Start of MATERIAL TO PROCESS
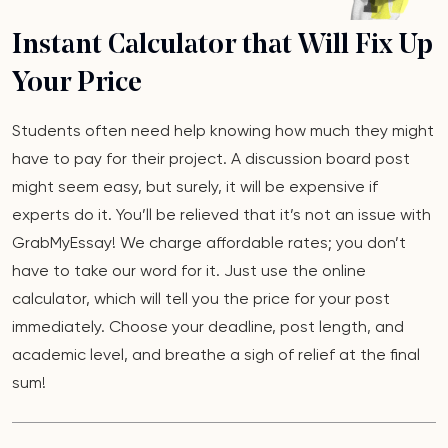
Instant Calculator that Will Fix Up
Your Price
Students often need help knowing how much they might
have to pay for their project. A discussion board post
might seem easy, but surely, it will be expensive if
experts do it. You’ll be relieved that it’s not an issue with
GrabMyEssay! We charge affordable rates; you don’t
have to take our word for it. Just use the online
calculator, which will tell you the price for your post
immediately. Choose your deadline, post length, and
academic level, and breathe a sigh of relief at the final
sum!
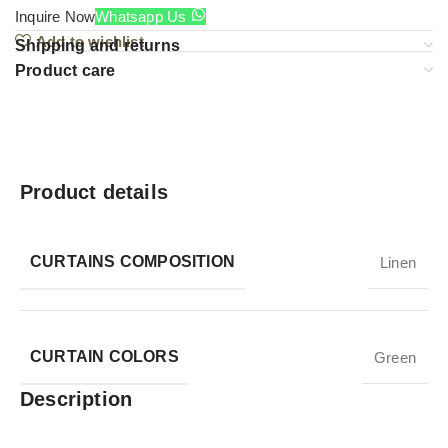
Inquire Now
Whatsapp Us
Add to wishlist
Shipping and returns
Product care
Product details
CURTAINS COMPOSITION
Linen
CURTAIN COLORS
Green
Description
End of MATERIAL TO PROCESS
* **WHAT IS BEING ASKED**
The lines to retype run from the one containing "academic level, and" through the last line of the records above; write them exactly and skip the pictures.

* **WRITTEN ANSWER**
academic level, and breathe a sigh of relief at the final
sum!
Inquire Now
Whatsapp Us
Add to wishlist
Shipping and returns
Product care
Product details
CURTAINS COMPOSITION
Linen
CURTAIN COLORS
Green
Description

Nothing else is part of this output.